### THE PROBLEM
Copy the lines below, beginning with the one that contains "mask_svg. mask_svg is SVG." and continuing through the final line, exactly as written and with no other lines.

___ RECORDS PROVIDED

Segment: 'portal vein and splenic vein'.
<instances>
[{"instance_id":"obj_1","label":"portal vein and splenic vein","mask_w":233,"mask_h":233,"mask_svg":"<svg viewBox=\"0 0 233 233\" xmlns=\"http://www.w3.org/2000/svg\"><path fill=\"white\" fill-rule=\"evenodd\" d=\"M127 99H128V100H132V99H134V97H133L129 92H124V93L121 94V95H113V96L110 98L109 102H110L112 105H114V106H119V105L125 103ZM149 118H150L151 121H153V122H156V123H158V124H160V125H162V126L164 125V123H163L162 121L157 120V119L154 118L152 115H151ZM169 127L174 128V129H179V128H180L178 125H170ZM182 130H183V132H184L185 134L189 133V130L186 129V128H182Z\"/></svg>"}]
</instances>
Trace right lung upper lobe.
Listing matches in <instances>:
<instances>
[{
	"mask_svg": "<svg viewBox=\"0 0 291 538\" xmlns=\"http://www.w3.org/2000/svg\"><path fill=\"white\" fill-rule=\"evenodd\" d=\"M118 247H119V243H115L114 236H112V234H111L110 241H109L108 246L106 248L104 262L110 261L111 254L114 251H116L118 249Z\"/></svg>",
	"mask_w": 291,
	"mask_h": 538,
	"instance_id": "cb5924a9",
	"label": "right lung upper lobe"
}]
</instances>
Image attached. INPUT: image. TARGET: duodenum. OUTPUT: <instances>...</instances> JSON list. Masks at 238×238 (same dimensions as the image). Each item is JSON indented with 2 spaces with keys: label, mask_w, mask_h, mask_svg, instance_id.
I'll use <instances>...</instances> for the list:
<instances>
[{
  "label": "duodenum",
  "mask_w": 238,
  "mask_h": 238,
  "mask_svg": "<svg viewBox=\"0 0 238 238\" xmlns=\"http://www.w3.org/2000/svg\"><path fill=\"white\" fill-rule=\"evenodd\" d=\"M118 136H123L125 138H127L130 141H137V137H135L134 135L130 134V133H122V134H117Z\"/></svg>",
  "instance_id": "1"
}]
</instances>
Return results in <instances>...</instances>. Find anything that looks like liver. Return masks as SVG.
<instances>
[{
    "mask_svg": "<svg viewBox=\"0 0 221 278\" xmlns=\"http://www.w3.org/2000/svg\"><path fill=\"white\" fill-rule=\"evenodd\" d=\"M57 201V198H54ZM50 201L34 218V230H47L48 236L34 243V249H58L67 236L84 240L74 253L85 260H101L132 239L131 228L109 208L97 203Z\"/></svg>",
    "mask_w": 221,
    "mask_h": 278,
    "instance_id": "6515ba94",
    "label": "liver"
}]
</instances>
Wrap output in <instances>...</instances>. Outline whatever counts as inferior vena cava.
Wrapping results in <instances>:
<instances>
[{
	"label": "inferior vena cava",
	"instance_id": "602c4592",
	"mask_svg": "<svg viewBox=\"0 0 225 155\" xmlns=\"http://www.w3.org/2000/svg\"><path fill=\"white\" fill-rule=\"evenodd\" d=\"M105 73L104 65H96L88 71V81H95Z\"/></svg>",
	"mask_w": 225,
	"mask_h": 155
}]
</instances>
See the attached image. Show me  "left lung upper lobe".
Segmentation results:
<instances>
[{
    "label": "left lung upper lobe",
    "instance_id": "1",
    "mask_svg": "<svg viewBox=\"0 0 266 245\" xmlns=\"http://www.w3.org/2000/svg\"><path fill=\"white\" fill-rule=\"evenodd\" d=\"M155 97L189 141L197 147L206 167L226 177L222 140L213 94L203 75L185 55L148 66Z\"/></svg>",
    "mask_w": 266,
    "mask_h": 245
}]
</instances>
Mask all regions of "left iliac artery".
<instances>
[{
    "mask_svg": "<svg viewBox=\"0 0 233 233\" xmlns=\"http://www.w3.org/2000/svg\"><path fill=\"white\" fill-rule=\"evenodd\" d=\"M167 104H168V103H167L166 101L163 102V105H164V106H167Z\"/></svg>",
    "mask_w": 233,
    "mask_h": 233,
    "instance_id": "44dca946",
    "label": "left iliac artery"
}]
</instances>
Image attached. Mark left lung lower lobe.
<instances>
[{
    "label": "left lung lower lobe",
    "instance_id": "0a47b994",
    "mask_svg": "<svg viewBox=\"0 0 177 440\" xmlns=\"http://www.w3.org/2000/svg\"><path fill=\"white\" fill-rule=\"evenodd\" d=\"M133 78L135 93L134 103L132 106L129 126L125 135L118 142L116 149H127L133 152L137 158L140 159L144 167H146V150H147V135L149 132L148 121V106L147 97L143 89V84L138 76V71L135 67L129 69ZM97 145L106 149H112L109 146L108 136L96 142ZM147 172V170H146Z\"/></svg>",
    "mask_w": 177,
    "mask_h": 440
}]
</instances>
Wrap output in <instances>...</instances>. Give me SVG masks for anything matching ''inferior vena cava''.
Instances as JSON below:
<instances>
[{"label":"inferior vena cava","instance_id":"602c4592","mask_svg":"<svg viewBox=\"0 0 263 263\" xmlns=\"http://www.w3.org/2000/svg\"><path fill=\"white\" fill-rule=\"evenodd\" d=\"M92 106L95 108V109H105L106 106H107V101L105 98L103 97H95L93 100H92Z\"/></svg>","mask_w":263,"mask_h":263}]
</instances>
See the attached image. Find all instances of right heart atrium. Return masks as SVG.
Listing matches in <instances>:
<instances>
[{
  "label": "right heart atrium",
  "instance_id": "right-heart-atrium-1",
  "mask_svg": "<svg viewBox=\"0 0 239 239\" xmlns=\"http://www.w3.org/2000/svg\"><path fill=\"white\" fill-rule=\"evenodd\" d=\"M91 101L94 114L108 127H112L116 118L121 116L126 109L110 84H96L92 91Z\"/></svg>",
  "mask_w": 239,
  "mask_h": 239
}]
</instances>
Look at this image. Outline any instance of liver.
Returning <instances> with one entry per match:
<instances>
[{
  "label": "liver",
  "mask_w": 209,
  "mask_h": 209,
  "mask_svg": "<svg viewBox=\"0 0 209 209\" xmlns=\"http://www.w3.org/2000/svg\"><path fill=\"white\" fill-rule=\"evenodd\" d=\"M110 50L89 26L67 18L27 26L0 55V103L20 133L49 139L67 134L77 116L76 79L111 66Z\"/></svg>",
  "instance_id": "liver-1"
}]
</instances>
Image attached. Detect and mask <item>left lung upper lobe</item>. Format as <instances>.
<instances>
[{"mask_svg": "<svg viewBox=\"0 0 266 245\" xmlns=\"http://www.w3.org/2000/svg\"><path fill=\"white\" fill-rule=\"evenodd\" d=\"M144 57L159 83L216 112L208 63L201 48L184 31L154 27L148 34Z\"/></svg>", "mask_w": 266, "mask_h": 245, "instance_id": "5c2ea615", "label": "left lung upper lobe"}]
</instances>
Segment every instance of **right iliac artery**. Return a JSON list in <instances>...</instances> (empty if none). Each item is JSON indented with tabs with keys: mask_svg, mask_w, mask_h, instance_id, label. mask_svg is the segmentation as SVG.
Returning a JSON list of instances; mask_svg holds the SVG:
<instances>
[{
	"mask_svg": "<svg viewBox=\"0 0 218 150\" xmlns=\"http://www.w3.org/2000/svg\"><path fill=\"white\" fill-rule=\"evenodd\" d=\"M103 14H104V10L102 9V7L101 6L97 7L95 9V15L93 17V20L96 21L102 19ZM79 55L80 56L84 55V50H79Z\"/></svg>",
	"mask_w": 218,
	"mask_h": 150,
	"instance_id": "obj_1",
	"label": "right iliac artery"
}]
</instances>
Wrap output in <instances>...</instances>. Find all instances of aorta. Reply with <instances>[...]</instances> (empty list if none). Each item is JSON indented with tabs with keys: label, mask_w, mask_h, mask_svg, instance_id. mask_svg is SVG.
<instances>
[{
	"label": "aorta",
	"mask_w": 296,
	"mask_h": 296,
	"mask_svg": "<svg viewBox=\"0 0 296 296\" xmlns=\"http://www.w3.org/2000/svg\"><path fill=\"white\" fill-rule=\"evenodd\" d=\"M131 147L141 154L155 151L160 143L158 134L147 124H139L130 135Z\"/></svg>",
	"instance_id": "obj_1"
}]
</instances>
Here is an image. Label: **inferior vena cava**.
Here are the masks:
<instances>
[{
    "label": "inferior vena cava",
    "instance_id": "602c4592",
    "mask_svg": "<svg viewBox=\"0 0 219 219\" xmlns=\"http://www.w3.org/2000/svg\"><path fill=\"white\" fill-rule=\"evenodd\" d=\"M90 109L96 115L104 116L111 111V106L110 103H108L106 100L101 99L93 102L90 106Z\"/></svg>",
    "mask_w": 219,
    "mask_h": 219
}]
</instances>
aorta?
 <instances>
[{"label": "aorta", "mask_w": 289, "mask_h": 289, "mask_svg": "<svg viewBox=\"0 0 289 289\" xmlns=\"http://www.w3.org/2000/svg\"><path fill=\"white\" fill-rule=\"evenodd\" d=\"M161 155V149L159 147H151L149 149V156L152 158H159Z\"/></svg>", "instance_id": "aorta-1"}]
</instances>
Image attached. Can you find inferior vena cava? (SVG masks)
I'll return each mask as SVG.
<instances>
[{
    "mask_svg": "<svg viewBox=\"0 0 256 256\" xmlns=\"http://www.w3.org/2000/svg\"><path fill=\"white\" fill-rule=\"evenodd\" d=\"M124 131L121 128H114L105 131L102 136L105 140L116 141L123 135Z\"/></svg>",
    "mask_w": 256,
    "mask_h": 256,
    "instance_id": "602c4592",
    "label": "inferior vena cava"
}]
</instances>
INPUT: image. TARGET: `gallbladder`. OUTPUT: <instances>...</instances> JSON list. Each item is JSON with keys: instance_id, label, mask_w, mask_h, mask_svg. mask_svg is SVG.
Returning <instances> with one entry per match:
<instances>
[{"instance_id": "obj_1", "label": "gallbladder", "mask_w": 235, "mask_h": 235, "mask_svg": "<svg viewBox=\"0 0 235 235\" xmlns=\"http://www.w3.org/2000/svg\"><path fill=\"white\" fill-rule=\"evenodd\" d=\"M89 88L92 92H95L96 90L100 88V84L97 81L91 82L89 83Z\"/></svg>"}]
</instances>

______

### RESPONSE TO THIS TASK
INPUT: image. TARGET: `gallbladder`. OUTPUT: <instances>...</instances> JSON list. Each item is JSON with keys: instance_id, label, mask_w, mask_h, mask_svg. mask_svg is SVG.
Returning <instances> with one entry per match:
<instances>
[{"instance_id": "obj_1", "label": "gallbladder", "mask_w": 235, "mask_h": 235, "mask_svg": "<svg viewBox=\"0 0 235 235\" xmlns=\"http://www.w3.org/2000/svg\"><path fill=\"white\" fill-rule=\"evenodd\" d=\"M89 88L92 92H95L96 90L100 88V84L97 81L91 82L89 83Z\"/></svg>"}]
</instances>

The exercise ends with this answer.